The two armchairs are inspired by the traditional “priest’s chair” found in New Mexican churches, with wooden seats having a wide rail and the legs braced with wide stretchers. The step carving of the tops of the back uprights is associated with furniture found at Cochiti and at Zia Pueblo, but here it is also used on the arm rests. Nusbaum exaggerated a rigid four-square structure, eschewing the usual slant of the back.

Further he emphasized the joinery, with all the tenons projecting, a device used only for occasional emphasis in contemporary Anglo “mission” furniture. As it happened examples were close at hand. At the close of the Panama-California Exposition Hewett had purchased furniture “built in heavy Mission style” that had been made for the Salt Lake Railway pavilion, deeming it a bargain and “a great snap for furnishings for our large front rooms in the new building.”7 Period photos of the new Art Gallery entry/library room show several Mission-style tables with projecting tenons.

The two Women’s Board Room benches derive from traditional regional benches, one of which was originally in the room (now in the Museum of International Folk Art). Nusbaum’s benches featured the stepped endings to the uprights and armrests, and the projecting joinery found on the armchairs, but the painted carving differs. The lines of bullet-shaped gouges conform to those on the vigas and window surrounds of the room. These were elements Nusbaum derived from the Pecos ruins rather than the angled chips on the other pieces of the set drawn from Velarde furniture.

The table that was the centerpiece of the room is a masterful invention combining the dimension of an Anglo banquet table with massive Solomonic columns like those Nusbaum observed supporting the pulpits in New Mexican churches.
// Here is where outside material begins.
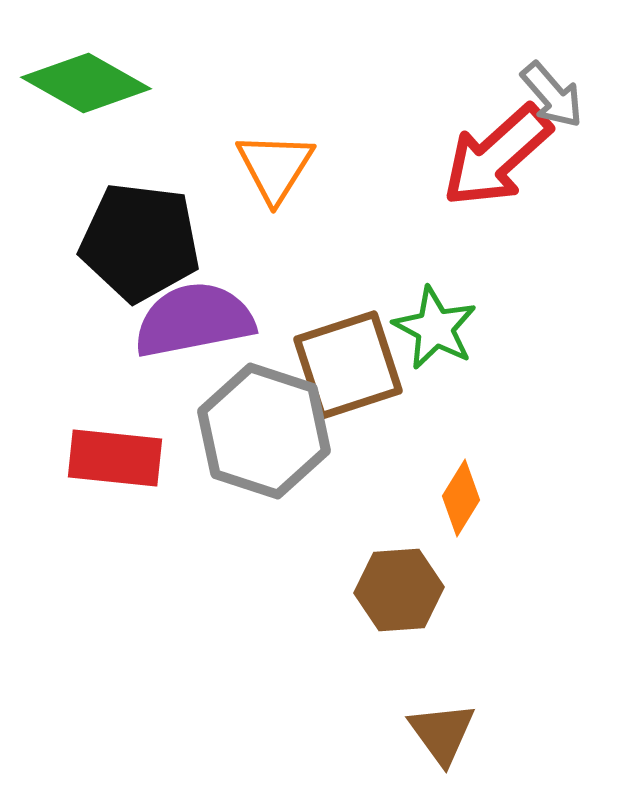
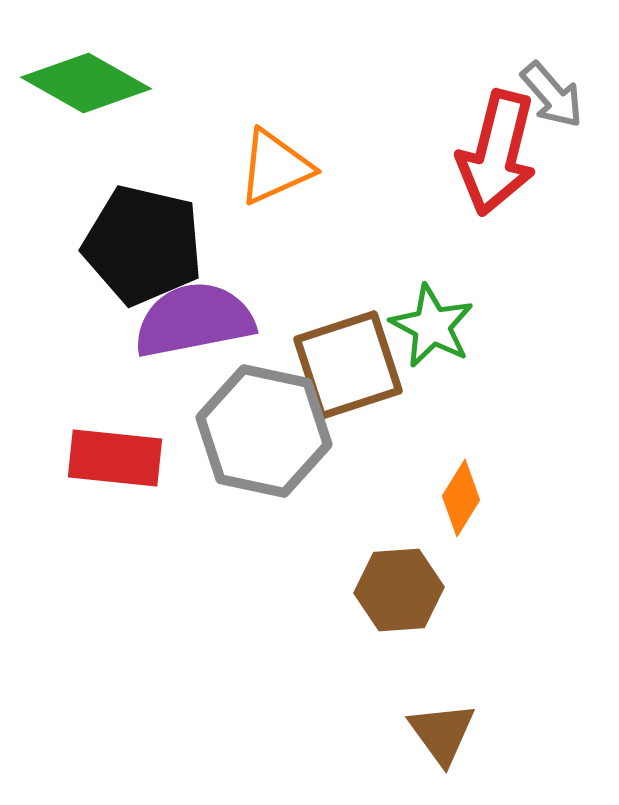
red arrow: moved 3 px up; rotated 34 degrees counterclockwise
orange triangle: rotated 34 degrees clockwise
black pentagon: moved 3 px right, 3 px down; rotated 6 degrees clockwise
green star: moved 3 px left, 2 px up
gray hexagon: rotated 6 degrees counterclockwise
Circles of painted chip carving punctuate the sturdy blocks at each end of the columns, emphatically terminating the long run of the stretchers and apron. The incredible durability of this historic table has been continuously tested since its relocation to the Museum of Art lobby, where it is put to use on a regular basis.
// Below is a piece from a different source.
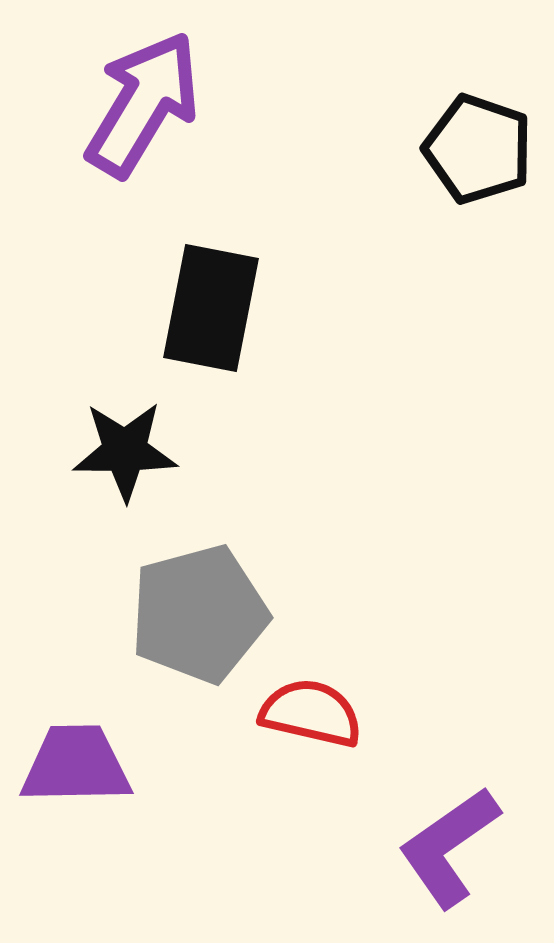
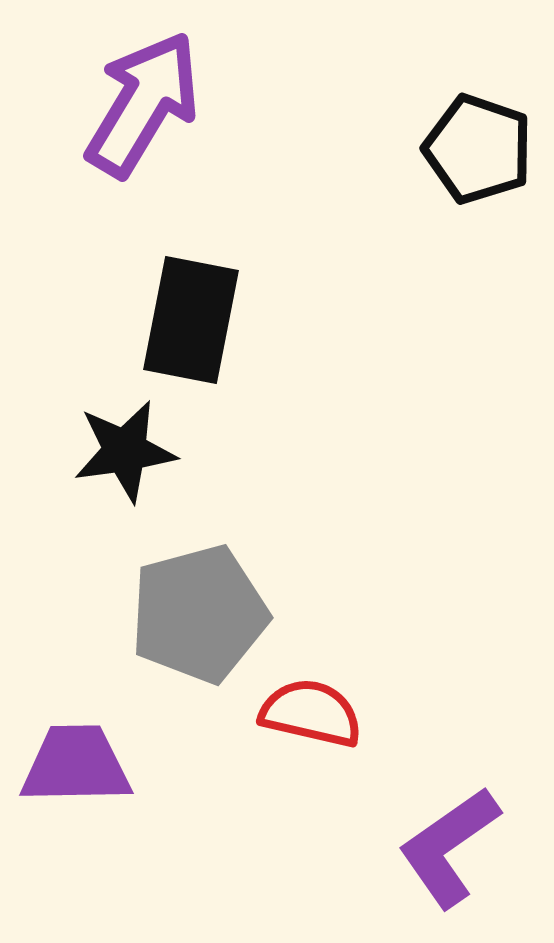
black rectangle: moved 20 px left, 12 px down
black star: rotated 8 degrees counterclockwise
The Women’s Board Room and Santa Fe Style

The Women’s Board Room became the social hub of the capital, presided over by the leading lights of local society who regularly entertained there members of the state legislature as well as every notable who passed through Santa Fe. Nusbaum’s showcase was pivotal in weaning Anglo taste from East Coast fashions and Grand Rapids mass production, in favor of a proud regionalism, as the New-Old Santa Fe style entered the home.

Penelope Hunter-Stiebel is an independent curator living in Santa Fe. She began her curatorial career at the Metropolitan Museum of Art where she worked on the historical collection of decorative arts and developed the field of modern and contemporary design.